Recommendations for Use of Antiretroviral Drugs in Pregnant HIV-1-Infected Women for Maternal Health and Interventions to Reduce Perinatal HIV Transmission in the United States
Nucleoside and Nucleotide Analogue Reverse Transcriptase Inhibitors
Lamivudine (Epivir, 3TC)
(Last updated:7/31/2012; last reviewed:7/31/2012)
Lamivudine (Epivir, 3TC) is classified as FDA Pregnancy Category C.
Animal carcinogenicity studies
Lamivudine has weak mutagenic activity in one in vitro assay but no evidence of in vivo genotoxicity in rats at 35 to 45 times human exposure. Long-term animal carcinogenicity screening studies at 10 and 58 times human exposure have been negative in mice and rats, respectively.
Lamivudine administered to rats at doses up to 4000 mg/kg/day, producing plasma levels 47 to 70 times those in humans, revealed no evidence of impaired fertility and no effect on the offsprings’ survival, growth, and development up to the time of weaning.
Teratogenicity/developmental toxicity studies
There is no evidence of lamivudine-induced teratogenicity at 35 times human plasma levels in rats and rabbits. Early embryolethality was seen in rabbits at doses similar to human therapeutic exposure but not in rats at 35 times the human exposure level.

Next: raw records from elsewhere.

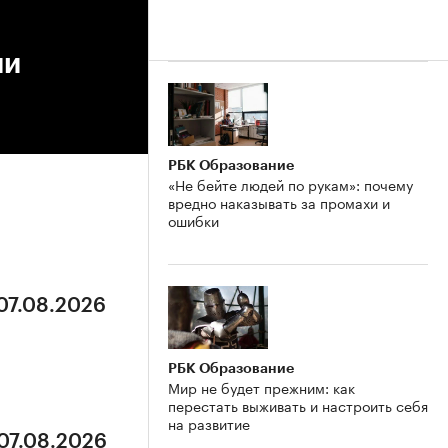
ии
РБК Образование
«Не бейте людей по рукам»: почему
вредно наказывать за промахи и
ошибки
 07.08.2026
РБК Образование
Мир не будет прежним: как
перестать выживать и настроить себя
на развитие
 07.08.2026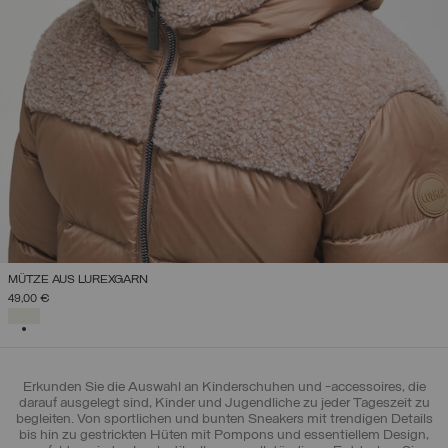
MÜTZE AUS LUREXGARN
49,00 €
AUSGEWÄHLT
Erkunden Sie die Auswahl an Kinderschuhen und -accessoires, die
darauf ausgelegt sind, Kinder und Jugendliche zu jeder Tageszeit zu
begleiten. Von sportlichen und bunten Sneakers mit trendigen Details
bis hin zu gestrickten Hüten mit Pompons und essentiellem Design,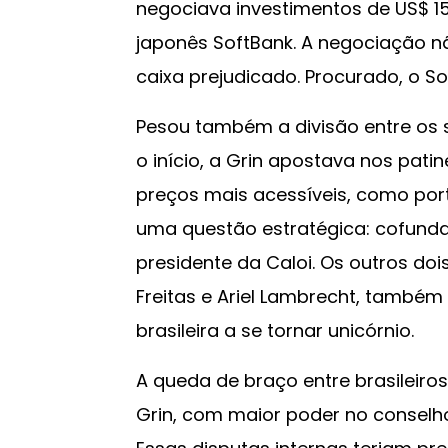
negociava investimentos de US$ 15
japonês SoftBank. A negociação nã
caixa prejudicado. Procurado, o S
Pesou também a divisão entre os s
o início, a Grin apostava nos patine
preços mais acessíveis, como port
uma questão estratégica: cofundad
presidente da Caloi. Os outros doi
Freitas e Ariel Lambrecht, também
brasileira a se tornar unicórnio.
A queda de braço entre brasileiros
Grin, com maior poder no conselh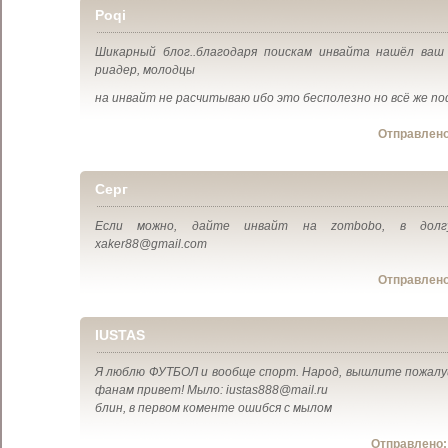
Poqi
Шикарный блог..благодаря поискам инвайта нашёл ваш 
риадер, молодцы
на инвайт не расчитываю ибо это бесполезно но всё же nod
Отправлен
Серг
Если можно, дайте инвайт на zombobo, в долгу
xaker88@gmail.com
Отправлен
IUSTAS
Я люблю ФУТБОЛ и вообще спорт. Народ, вышлите пожалу
фанам привет! Мыло: iustas888@mail.ru
блин, в первом коменте ошибся с мылом
Отправлено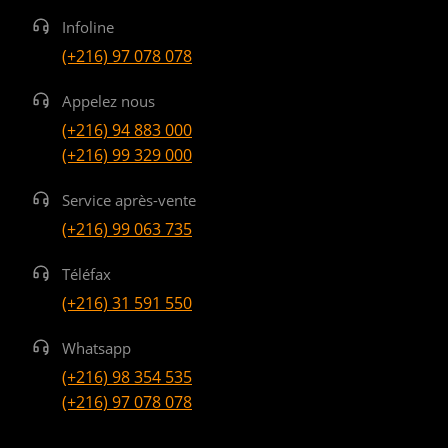
Infoline
(+216) 97 078 078
Appelez nous
(+216) 94 883 000
(+216) 99 329 000
Service après-vente
(+216) 99 063 735
Téléfax
(+216) 31 591 550
Whatsapp
(+216) 98 354 535
(+216) 97 078 078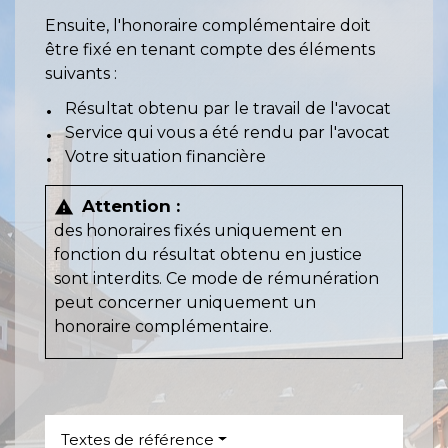
Ensuite, l'honoraire complémentaire doit
être fixé en tenant compte des éléments
suivants :
Résultat obtenu par le travail de l'avocat
Service qui vous a été rendu par l'avocat
Votre situation financière
Attention :
warning
des honoraires fixés uniquement en
fonction du résultat obtenu en justice
sont interdits. Ce mode de rémunération
peut concerner uniquement un
honoraire complémentaire.
Textes de référence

In the Antiretroviral Pregnancy Registry, sufficient numbers of first-trimester exposures to lamivudine in humans have been monitored to detect at least a 1.5-fold increase in risk of overall birth defects and a 2-fold increase in the most commonly occurring birth defects, such as defects of the cardiovascular and genitourinary systems. No such increase in birth defects has been observed with lamivudine. Among cases of first-trimester lamivudine exposure reported to the Antiretroviral Pregnancy Registry, the prevalence of birth defects was 3.1% (127 of 4,088 births; 95% CI, 2.6%–3.7%) compared with a 2.7% total prevalence in the U.S. population, based on CDC surveillance.1
Placental and breast milk passage
Lamivudine readily crosses the placenta in humans, achieving comparable cord blood and maternal concentrations.2 In a study of 123 mother/infant pairs, the placental transfer expressed as fetal-to-maternal AUC ratio was 0.86, and the lamivudine amniotic fluid accumulation, expressed as the amniotic fluid-to-fetal AUC ratio, was 2.9.3 Other studies have also noted amniotic fluid accumulation of lamivudine.4 This is likely secondary to renal excretion of lamivudine by the fetus; lamivudine diffuses from maternal to fetal blood through the placenta and the fetal kidney removes lamivudine from fetal blood and concentrates it in urine, with fetal micturition causing a rise in the concentration of lamivudine in amniotic fluid.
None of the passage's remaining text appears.